- _EXERCISE REQUIREMENTS_
Print the records below from the first line through the line containing "Hybrid Benzin", both included, word for word.

☆ ☆ ☆ ☆

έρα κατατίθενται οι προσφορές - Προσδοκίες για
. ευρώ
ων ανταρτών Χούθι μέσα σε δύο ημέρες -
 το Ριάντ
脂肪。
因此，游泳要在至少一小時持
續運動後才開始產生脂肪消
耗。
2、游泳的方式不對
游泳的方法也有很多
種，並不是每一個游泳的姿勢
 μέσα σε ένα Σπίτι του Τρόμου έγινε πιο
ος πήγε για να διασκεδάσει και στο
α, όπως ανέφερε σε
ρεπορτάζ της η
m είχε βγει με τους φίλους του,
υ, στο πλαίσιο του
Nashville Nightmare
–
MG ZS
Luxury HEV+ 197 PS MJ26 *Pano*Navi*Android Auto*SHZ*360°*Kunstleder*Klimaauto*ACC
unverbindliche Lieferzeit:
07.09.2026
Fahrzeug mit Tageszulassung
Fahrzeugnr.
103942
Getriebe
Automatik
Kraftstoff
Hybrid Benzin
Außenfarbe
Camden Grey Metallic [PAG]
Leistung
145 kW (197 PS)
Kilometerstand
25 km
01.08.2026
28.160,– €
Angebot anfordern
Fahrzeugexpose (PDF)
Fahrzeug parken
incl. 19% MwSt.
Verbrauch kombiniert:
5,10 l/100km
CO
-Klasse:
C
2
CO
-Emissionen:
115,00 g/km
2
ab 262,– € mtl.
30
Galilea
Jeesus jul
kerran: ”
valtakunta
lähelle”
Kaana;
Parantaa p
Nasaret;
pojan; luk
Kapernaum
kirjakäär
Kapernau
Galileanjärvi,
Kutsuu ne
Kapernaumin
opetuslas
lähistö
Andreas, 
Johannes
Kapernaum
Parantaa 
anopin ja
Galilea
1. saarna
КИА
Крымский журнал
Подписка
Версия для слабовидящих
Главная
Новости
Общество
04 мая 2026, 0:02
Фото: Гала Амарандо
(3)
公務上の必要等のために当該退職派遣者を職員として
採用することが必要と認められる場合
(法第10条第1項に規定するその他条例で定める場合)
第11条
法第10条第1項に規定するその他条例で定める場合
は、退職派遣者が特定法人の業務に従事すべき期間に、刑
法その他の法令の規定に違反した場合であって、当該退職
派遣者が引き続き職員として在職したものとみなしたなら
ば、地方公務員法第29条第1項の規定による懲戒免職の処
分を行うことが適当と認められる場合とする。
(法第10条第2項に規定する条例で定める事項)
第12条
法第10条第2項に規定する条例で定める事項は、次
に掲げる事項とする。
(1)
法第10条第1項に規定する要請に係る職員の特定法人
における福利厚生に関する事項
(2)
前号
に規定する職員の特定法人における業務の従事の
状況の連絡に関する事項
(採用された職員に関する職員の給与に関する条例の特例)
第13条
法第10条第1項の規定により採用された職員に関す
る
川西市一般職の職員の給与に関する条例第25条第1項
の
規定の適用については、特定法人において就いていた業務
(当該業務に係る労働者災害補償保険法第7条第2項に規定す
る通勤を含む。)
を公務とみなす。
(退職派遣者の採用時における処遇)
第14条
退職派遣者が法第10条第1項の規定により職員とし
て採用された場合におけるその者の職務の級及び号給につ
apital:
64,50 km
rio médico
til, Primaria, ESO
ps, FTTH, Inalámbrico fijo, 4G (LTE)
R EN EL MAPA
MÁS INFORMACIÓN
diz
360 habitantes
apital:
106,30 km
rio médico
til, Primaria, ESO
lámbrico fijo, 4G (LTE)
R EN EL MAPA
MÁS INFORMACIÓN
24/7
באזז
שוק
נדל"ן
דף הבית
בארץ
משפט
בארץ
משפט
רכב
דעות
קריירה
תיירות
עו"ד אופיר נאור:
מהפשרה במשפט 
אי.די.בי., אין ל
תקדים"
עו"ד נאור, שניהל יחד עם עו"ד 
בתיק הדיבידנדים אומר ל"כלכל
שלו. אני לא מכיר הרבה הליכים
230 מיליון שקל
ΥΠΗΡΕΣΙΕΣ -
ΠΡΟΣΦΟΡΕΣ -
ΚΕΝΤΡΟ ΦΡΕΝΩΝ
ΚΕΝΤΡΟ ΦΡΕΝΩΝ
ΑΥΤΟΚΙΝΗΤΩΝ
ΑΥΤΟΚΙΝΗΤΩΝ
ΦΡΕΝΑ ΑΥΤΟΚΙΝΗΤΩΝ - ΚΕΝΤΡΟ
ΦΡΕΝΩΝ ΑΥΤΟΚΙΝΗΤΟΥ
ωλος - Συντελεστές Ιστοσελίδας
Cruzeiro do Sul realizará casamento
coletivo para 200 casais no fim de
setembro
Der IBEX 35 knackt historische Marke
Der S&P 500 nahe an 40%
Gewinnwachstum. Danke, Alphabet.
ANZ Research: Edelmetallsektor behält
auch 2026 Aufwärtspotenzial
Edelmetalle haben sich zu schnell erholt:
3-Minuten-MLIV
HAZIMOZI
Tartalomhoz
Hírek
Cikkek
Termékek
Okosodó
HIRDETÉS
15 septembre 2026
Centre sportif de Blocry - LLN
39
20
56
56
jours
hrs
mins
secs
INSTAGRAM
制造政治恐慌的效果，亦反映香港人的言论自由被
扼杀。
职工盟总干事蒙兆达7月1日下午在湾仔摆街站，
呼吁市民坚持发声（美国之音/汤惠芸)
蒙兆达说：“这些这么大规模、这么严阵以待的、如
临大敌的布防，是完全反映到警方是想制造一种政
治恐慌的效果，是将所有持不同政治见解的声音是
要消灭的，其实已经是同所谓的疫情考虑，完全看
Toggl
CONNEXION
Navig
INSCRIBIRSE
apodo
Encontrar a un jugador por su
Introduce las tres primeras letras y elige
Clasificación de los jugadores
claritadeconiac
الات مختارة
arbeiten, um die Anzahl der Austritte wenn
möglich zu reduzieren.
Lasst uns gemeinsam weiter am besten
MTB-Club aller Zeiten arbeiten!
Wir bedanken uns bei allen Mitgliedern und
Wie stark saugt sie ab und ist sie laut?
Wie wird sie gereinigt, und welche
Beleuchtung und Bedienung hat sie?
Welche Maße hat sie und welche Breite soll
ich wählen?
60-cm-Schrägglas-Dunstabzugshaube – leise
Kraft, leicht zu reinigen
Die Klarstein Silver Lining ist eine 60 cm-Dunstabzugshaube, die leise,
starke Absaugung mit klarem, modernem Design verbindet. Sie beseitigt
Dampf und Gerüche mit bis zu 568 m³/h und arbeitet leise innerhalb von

☆ ☆ ☆ ☆

- _EXERCISE SOLUTION_
έρα κατατίθενται οι προσφορές - Προσδοκίες για
. ευρώ
ων ανταρτών Χούθι μέσα σε δύο ημέρες -
 το Ριάντ
脂肪。
因此，游泳要在至少一小時持
續運動後才開始產生脂肪消
耗。
2、游泳的方式不對
游泳的方法也有很多
種，並不是每一個游泳的姿勢
 μέσα σε ένα Σπίτι του Τρόμου έγινε πιο
ος πήγε για να διασκεδάσει και στο
α, όπως ανέφερε σε
ρεπορτάζ της η
m είχε βγει με τους φίλους του,
υ, στο πλαίσιο του
Nashville Nightmare
–
MG ZS
Luxury HEV+ 197 PS MJ26 *Pano*Navi*Android Auto*SHZ*360°*Kunstleder*Klimaauto*ACC
unverbindliche Lieferzeit:
07.09.2026
Fahrzeug mit Tageszulassung
Fahrzeugnr.
103942
Getriebe
Automatik
Kraftstoff
Hybrid Benzin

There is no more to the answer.